SUPREME COURT OF THE STATE OF NEW YORK
Appellate Division, Fourth Judicial Department
161
CA 11-02577
PRESENT: CENTRA, J.P., FAHEY, CARNI, SCONIERS, AND VALENTINO, JJ.
THIRTY ONE DEVELOPMENT, LLC, PLAINTIFF-APPELLANT,
V MEMORANDUM AND ORDER
JEFFREY COHEN, INDIVIDUALLY, AND THE GILL HOUSE
AND CHARTER HOUSE INN, LLC,
DEFENDANTS-RESPONDENTS.
MCMAHON, KUBLICK & SMITH, P.C., SYRACUSE (JAN S. KUBLICK OF COUNSEL),
FOR PLAINTIFF-APPELLANT.
JAMES R. MCGRAW, SYRACUSE, FOR DEFENDANT-RESPONDENT THE GILL HOUSE AND
CHARTER HOUSE INN, LLC.
Appeal from an order of the Supreme Court, Jefferson County (Hugh
A. Gilbert, J.), entered April 29, 2011. The order, among other
things, reaffirmed that plaintiff has no right to conduct an
inspection of the property at issue prior to closing.

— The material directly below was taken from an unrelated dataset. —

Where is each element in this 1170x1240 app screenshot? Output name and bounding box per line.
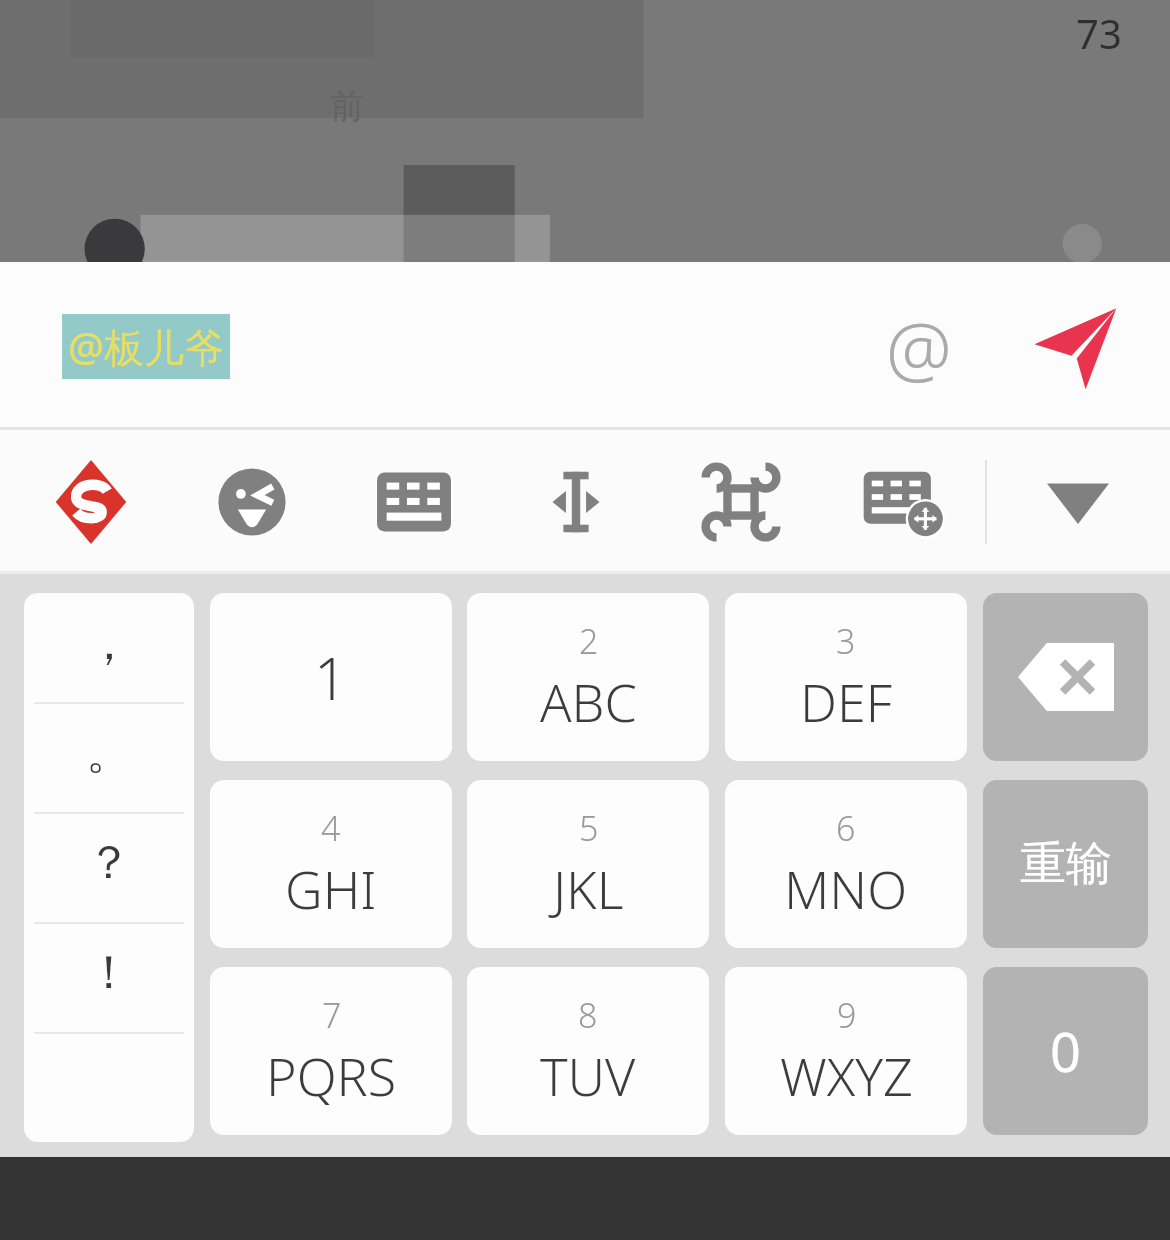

It is hereby ORDERED that the order so appealed from is
unanimously affirmed without costs.
Memorandum: Plaintiff commenced this action seeking, inter alia,
a declaration that the contract between plaintiff and defendant The
Gill House and Charter House Inn, LLC (Gill House) for the purchase of
certain real property is in full force and effect (purchase contract).
Defendants moved to dismiss the complaint pursuant to CPLR 3211 (a)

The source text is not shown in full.